EXERCISE GOAL: From the entries below, gather every line containing the string "Nights".

AVAILABLE RECORDS:
-------
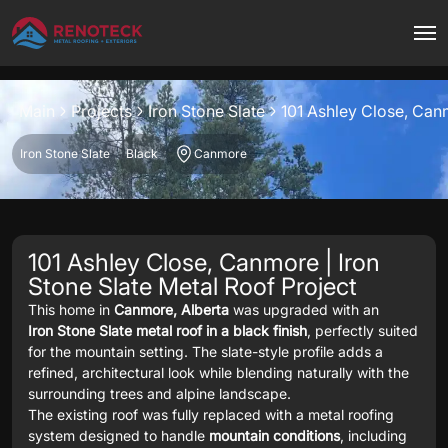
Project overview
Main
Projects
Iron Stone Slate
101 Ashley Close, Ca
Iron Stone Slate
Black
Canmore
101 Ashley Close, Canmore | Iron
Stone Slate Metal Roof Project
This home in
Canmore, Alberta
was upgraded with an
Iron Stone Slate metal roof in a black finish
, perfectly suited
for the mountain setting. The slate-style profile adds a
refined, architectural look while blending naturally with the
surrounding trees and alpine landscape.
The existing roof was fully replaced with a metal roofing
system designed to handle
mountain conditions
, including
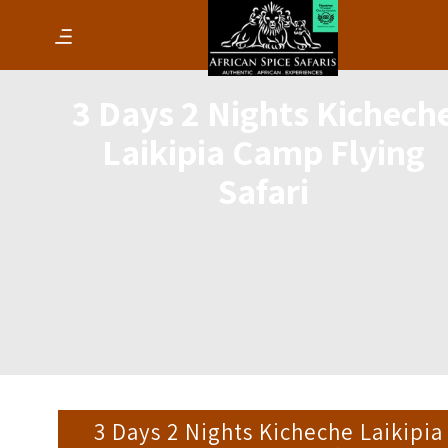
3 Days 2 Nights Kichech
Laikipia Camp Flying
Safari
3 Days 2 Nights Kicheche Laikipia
-------
REPLY TO THE EXERCISE:
3 Days 2 Nights Kichech
3 Days 2 Nights Kicheche Laikipia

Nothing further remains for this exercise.